**TASK ITEM**: Reproduce the following records exactly from the line containing "par Dominique de" onward, ending with the last line and including it.

**STUDY MATERIAL**:
----
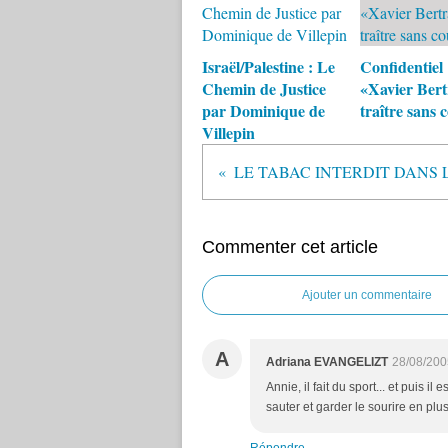
Israël/Palestine : Le
Confidentiel 
Chemin de Justice
«Xavier Bert
par Dominique de
traître sans c
Villepin
LE TABAC INTERDIT DANS 
Commenter cet article
Ajouter un commentaire
A
Adriana EVANGELIZT
28/08/200
Annie, il fait du sport... et puis 
sauter et garder le sourire en plus.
----
**YOUR SOLUTION**:
par Dominique de
traître sans c
Villepin
LE TABAC INTERDIT DANS 
Commenter cet article
Ajouter un commentaire
A
Adriana EVANGELIZT
28/08/200
Annie, il fait du sport... et puis 
sauter et garder le sourire en plus.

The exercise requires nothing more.